Which ODX storage are you using? SQL Server, Azure db or data lake?
Please also confirm which DSA storage are you using? i.e. on-prem SQL Server or Azure sql db?
Can you please try increasing the connection and command timeouts for your ODX and for your DSA?
Please also try to reduce the number of threads to 2 in the execution package, and deploy (i.e. by right-clicking on the project and selecting “Save project as deployed version” under advanced)
Please also monitor the CPU and memory on the app server during execution to see if there are any bottlenecks
I believe I've had the same issue before. The thing is that you;ve put the max rows to copy (or the batch size) to 0, which means all the rows.
in this case TX will try to take ALL the rows from the ODX and transfer them in 1 batch. hich is useally huge and will most of the time will fail and result in timeouts (because it takes to long). Also the machine you are working on might run outt of RAM really easily and quickly.
Maybe if you change the max rows to copy to 300000 (default TX setting) this will fix your problem?
I don't see any mention of the scaling of resources. Perhaps it is useful to know:
are you running everything on one virtual machine? ODX Server, TimeXtender, SQL Server?
how many cores and how much memory does your TX VM have?
how many cores and how much ram does your SQL Server have?
is your SQL Server instance only dedicated to TimeXtender or is it also hosting other applications’ databases?
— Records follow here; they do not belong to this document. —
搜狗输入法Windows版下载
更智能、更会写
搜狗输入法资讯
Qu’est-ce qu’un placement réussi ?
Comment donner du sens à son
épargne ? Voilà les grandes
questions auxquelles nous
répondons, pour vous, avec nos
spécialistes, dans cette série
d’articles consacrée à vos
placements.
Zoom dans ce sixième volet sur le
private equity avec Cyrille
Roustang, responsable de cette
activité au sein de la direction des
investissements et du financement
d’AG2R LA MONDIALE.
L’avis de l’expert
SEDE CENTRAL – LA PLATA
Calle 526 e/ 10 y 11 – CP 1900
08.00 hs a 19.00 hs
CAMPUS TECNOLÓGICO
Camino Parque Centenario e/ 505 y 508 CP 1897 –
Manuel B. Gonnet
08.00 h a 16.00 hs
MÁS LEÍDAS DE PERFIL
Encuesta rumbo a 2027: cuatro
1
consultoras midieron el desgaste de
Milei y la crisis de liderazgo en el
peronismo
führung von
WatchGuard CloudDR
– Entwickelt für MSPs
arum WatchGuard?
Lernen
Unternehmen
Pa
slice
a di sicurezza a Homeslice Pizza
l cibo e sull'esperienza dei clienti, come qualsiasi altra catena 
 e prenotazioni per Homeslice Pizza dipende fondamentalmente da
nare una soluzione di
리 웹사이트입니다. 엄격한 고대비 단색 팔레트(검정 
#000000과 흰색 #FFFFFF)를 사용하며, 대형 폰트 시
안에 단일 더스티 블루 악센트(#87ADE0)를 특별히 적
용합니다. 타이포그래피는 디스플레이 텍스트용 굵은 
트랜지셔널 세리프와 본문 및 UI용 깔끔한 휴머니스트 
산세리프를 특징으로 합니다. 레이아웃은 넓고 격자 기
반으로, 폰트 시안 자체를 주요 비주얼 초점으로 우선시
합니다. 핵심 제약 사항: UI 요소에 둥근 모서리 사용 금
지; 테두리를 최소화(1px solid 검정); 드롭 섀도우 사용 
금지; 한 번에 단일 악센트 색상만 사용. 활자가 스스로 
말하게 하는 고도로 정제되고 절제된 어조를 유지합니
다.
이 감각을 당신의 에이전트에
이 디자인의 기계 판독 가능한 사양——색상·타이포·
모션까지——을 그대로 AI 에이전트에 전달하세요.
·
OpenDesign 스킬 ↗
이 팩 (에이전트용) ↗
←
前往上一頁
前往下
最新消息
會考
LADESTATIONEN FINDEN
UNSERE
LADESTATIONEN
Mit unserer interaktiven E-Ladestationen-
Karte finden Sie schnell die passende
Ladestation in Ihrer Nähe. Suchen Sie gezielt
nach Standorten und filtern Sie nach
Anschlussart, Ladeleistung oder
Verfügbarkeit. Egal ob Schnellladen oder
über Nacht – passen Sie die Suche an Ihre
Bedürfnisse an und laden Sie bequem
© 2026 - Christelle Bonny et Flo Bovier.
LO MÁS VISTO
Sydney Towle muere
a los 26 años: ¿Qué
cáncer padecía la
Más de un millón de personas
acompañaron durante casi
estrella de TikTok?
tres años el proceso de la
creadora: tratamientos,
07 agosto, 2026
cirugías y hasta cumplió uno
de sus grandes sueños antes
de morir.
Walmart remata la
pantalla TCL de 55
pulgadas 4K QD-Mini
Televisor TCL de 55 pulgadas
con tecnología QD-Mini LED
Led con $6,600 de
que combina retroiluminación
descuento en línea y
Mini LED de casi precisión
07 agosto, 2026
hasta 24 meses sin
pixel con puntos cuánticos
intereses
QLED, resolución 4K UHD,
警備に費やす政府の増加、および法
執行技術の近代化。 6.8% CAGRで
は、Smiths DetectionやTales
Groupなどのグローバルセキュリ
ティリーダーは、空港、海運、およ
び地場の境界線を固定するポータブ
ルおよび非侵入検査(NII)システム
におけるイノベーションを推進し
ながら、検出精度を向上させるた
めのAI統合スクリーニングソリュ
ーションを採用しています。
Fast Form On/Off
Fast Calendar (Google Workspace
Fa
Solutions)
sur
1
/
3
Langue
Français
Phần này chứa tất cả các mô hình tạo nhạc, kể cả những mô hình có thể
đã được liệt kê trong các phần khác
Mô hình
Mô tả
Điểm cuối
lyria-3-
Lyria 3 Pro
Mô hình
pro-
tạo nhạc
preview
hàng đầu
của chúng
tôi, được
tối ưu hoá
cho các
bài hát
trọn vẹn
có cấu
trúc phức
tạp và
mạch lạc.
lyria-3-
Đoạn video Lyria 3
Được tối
It looks like there is no ODX Server queuing issue, so I would focus on whether your TX VM or your database (or both) are the bottleneck. Take a look at Resource Monitor on your VM to ensure there is nu CPU, Memory or disk system being exhausted. On your SQL Server, check the wait times to see what is losing you most time there.
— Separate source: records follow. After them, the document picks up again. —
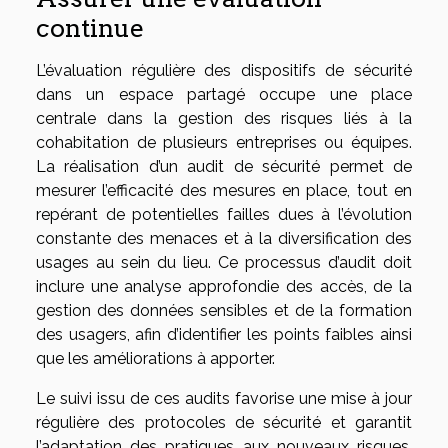
continue
L’évaluation régulière des dispositifs de sécurité
dans un espace partagé occupe une place
centrale dans la gestion des risques liés à la
cohabitation de plusieurs entreprises ou équipes.
La réalisation d’un audit de sécurité permet de
mesurer l’efficacité des mesures en place, tout en
repérant de potentielles failles dues à l’évolution
constante des menaces et à la diversification des
usages au sein du lieu. Ce processus d’audit doit
inclure une analyse approfondie des accès, de la
gestion des données sensibles et de la formation
des usagers, afin d’identifier les points faibles ainsi
que les améliorations à apporter.
Le suivi issu de ces audits favorise une mise à jour
régulière des protocoles de sécurité et garantit
l’adaptation des pratiques aux nouveaux risques.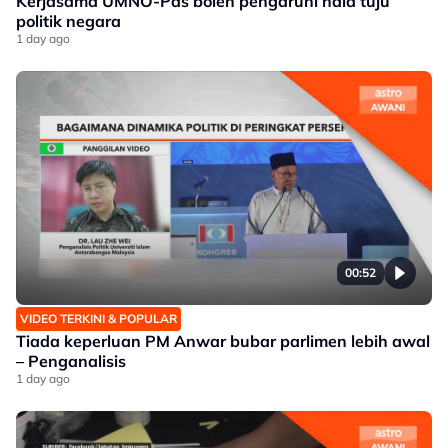
Kerjasama UMNO-Pas boleh pengaruhi hala tuju
politik negara
1 day ago
00:52
VIDEO TERKINI & POPULAR
Tiada keperluan PM Anwar bubar parlimen lebih awal
– Penganalisis
1 day ago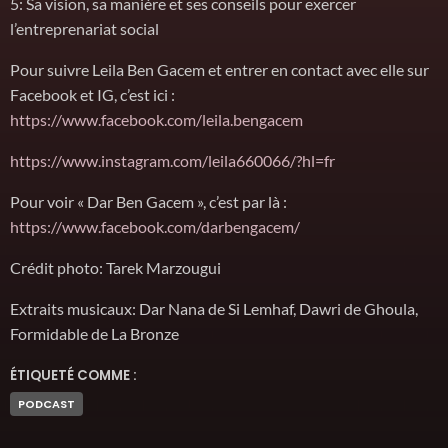
5: Sa vision, sa manière et ses conseils pour exercer
l’entreprenariat social
Pour suivre Leila Ben Gacem et entrer en contact avec elle sur
Facebook et IG, c’est ici :
https://www.facebook.com/leila.bengacem
https://www.instagram.com/leila660066/?hl=fr
Pour voir « Dar Ben Gacem », c’est par là :
https://www.facebook.com/darbengacem/
Crédit photo: Tarek Marzougui
Extraits musicaux: Dar Nana de Si Lemhaf, Dawri de Ghoula,
Formidable de La Bronze
ÉTIQUETÉ COMME :
PODCAST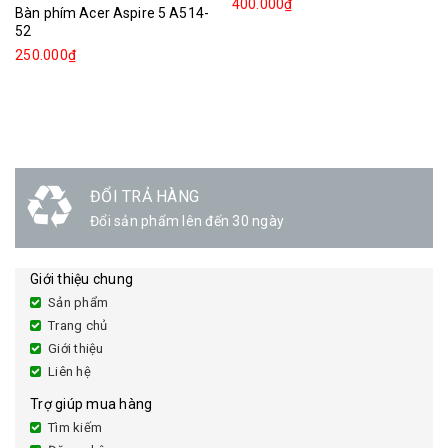
400.000₫
Bàn phím Acer Aspire 5 A514-
52
250.000₫
ĐỔI TRẢ HÀNG
Đổi sản phẩm lên đến 30 ngày
Giới thiệu chung
Sản phẩm
Trang chủ
Giới thiệu
Liên hệ
Trợ giúp mua hàng
Tìm kiếm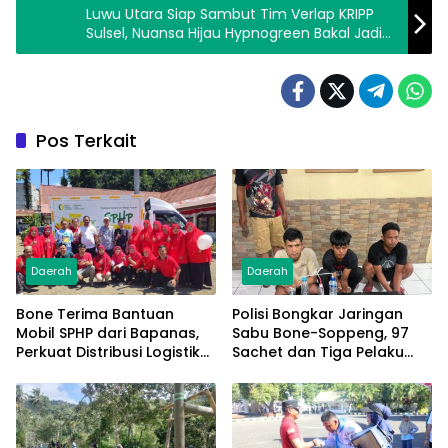
Luwu Utara Siap Sambut Tim Verlap KRIPP
Sulsel, Nuansa Hijau Hypnogreen Bakal Jadi
Daya Tarik
Pos Terkait
Daerah
Daerah
Bone Terima Bantuan
Polisi Bongkar Jaringan
Mobil SPHP dari Bapanas,
Sabu Bone-Soppeng, 97
Perkuat Distribusi Logistik
Sachet dan Tiga Pelaku
Pangan ke Masyarakat
Diamankan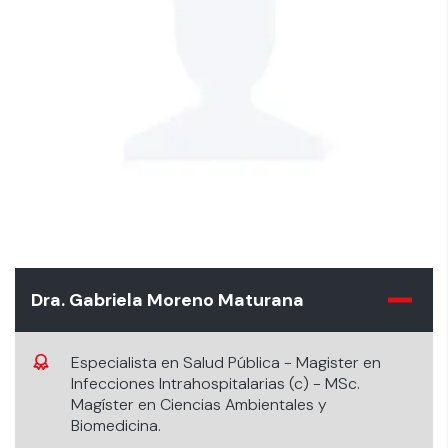
Dra. Gabriela Moreno Maturana
Especialista en Salud Pública - Magister en
Infecciones Intrahospitalarias (c) - MSc.
Magíster en Ciencias Ambientales y
Biomedicina.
If your ODX Server and TimeXtender and database server are on different machines, there could also be a networking bandwidth involved.
I’m really interested what your answers are for the questions that @rory.smith raised on the specs of the servers and architecture. The gantt chart tells me that the issue is in the data transfer and not in the data cleansing (lookups and transformations)
I’ve also seen this where the sql server is not been set to the correct amout of cores that the server has. An other issue could be the sql server block size is not correct
Hi @ignacio , do you have any implicit type casts (so a different data type in the DSA compared to the ODX)? This can also slow down things considerably in my experience, especially when you implicitly convert Float-datatypes. It's better to load them to the DSA with the same data type as the ODX, and then add a new column in the DSA with an explicit cast (I always use try_convert()).
You can check this by syncing the DSA, if it shows data type differences then sync the table.